Tony Martin holte große Titel, galt als einer der besten Zeitfahrer seiner Generation. Zum Ende seiner Karriere zermürbten ihn zahlreiche Stürze, auf der Tour de France brachte ihn eine Zuschauerin mit Pappschild zu Fall. Nun beginnt der Cottbuser ein neues Kapitel.

Benommen und blutüberströmt steht Tony Martin auf wackligen Beinen in einem Straßengraben. Taumelt, lehnt sich an die Böschung, um Halt zu finden. Es ist der 7. Juli 2021, die 11. Etappe der Tour de France, am Mont Ventoux, dem prachtvollen Bergmassiv in der Provence. "Ich habe mal gesteigerte Zweifel, dass der noch mal aufs Rad steigt", sagt der TV-Kommentator. Die Fernsehbilder zeigen nur Martins entsetzte Reaktion auf seinen Unfall, wie er ins Leere blickt [sportschau.de]. Den eigentlichen Sturz haben die Kameras nicht festgehalten.

"Da kamen sofort die Zweifel"

Dieser Unfall war der Moment, in dem der gebürtige Cottbuser den Entschluss fasste: Es reicht, zu gefährlich. Tony Martin, einer der erfolgreichsten Radprofis Deutschlands, wollte Schluss machen mit dem aktiven Sport. "Das hat man auf den Bildern gar nicht so mitbekommen. Da bin ich 1,5 bis 2 Meter in den Straßengraben rein, mit dem Gesicht aufgeschlagen", sagte er später dem Fachportal radsport-news. "Da kamen sofort die ersten Zweifel."

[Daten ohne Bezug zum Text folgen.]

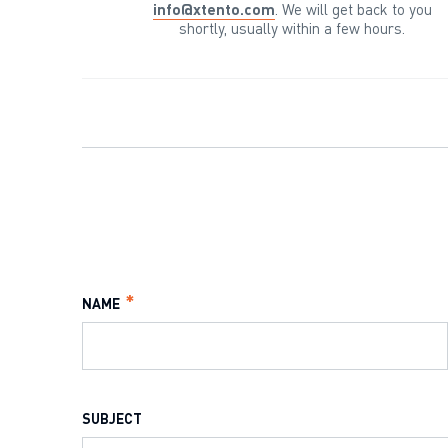
info@xtento.com
. We will get back to you
shortly, usually within a few hours.
NAME
SUBJECT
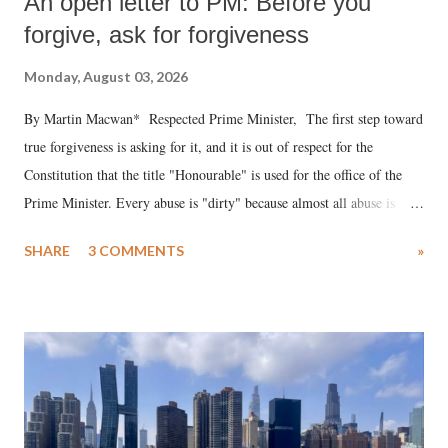
An open letter to PM: Before you
forgive, ask for forgiveness
Monday, August 03, 2026
By Martin Macwan* Respected Prime Minister, The first step toward
true forgiveness is asking for it, and it is out of respect for the
Constitution that the title "Honourable" is used for the office of the
Prime Minister. Every abuse is "dirty" because almost all abuse is
uttered with the conscious intention of publicly humiliating a woman,
SHARE
3 COMMENTS
»
much like the disrobing of Draupadi in the royal court. This includes
remarks like "Jersey Cow," used at public meetings on the Gujarati
land of Gandhi and Sardar; comparing a female MP's laughter in
India's Parliament to "Surpanakha's laugh"; and using a vulgar address
like "Didi O Didi" for a Chief Minister who holds a respected position
in a democracy—along with every other such remark. In the 79-year
history of independent India, you are better placed than anyone to say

Es war nur der letzte von einer Reihe an Stürzen, deren Anzahl im Lauf seiner Karriere zunahm. In derselben Tour war er bereits durch ein Pappschild einer Zuschauerin zu Fall gebracht worden, wodurch ein Massensturz ausgelöst wurde. Nun wollte der heute 36-Jährige das Schicksal nicht weiter herausfordern.

Was soll danach kommen?

"Man kann schon sagen, dass sich gerade zum Ende meiner Karriere die schweren Stürze gehäuft haben", sagt er in der ARD. "Aber ich konnte meistens sogar weiterfahren. Und wenn es dann doch mal ein Krankenhausbesuch war, bin ich da auch schnell wieder rausgekommen." Dankbar sei er, "dass ich immer einen Schutzengel an meiner Seite hatte, der mich beschützt hat."

Eine knallharte Laufbahn, die er allerdings mit zahlreichen Erfolgen dekorieren konnte: fünf Etappensiege bei der Tour de France beispielsweise, vier Weltmeistertitel im Einzelzeitfahren, die Silbermedaille bei den Olympischen Spiele 2012 in London. Martin gilt als der überragende Zeitfahrer der letzten Jahre.

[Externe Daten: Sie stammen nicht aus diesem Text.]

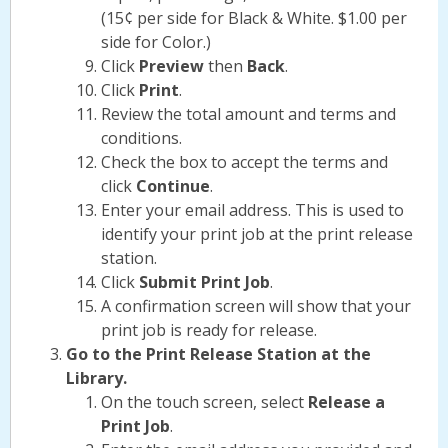
(15¢ per side for Black & White. $1.00 per
side for Color.)
Click
Preview
then
Back
.
Click
Print
.
Review the total amount and terms and
conditions.
Check the box to accept the terms and
click
Continue
.
Enter your email address. This is used to
identify your print job at the print release
station.
Click
Submit Print Job
.
A confirmation screen will show that your
print job is ready for release.
Go to the Print Release Station at the
Library.
On the touch screen, select
Release a
Print Job
.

So eine Erfolgsgeschichte macht es umso schwerer, eine Antwort auf die Frage zu finden: Was soll danach kommen? Im schweizerischen Kreuzlingen am Bodensee, wo er mit seiner Frau und den beiden Kindern lebt, wartet nun seine neue Herausforderung.

Umringt von jugendlichen Sporttalenten steht die Radsport-Legende neben Sportmatten, Turn- und Kraftsportgeräten. Stellt sich bescheiden vor: "Ich bin Tony, ich entschuldige mich jetzt schon mal, dass ich die Namen von euch noch nicht kenne. Aber das wird sich glaube ich in Zukunft ändern." Im Kreuzlinger Sportinternat will er nach 14 Jahren als Profi nun als Betreuer ein anderes Leben beginnen.

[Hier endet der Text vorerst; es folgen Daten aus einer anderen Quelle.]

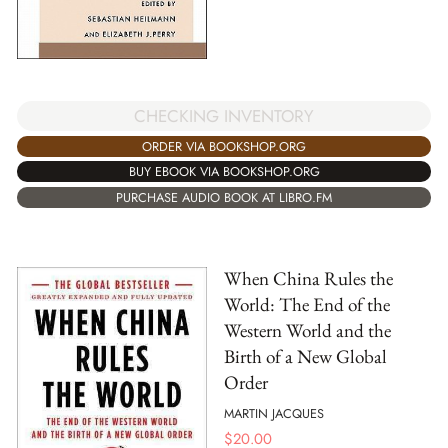
CHECKING INVENTORY
ORDER VIA BOOKSHOP.ORG
BUY EBOOK VIA BOOKSHOP.ORG
PURCHASE AUDIO BOOK AT LIBRO.FM
When China Rules the
World: The End of the
Western World and the
Birth of a New Global
Order
MARTIN JACQUES
$
20.00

"Ein anderes Lebensgefühl"

"Es war schon immer in meinem Kopf, nach meiner Karriere mit Kindern im Allgemeinen zu arbeiten, gerade auch in der Schule", erklärt er seinen Neustart. Über eine schulische Qualifikation wie ein abgeschlossenes Lehramt-Studium verfüge er zwar nicht. "Aber was ich habe, ist das Verständnis für die Situation, in der sich die Kinder aktuell befinden. Ich war selber in einer Sportschule, ich war selber von zu Hause weg gegangen, drei Stunden weg von zu Hause, nach Erfurt ins Sportinternat." In dieser Phase wolle er die Jugendlichen nun unterstützen.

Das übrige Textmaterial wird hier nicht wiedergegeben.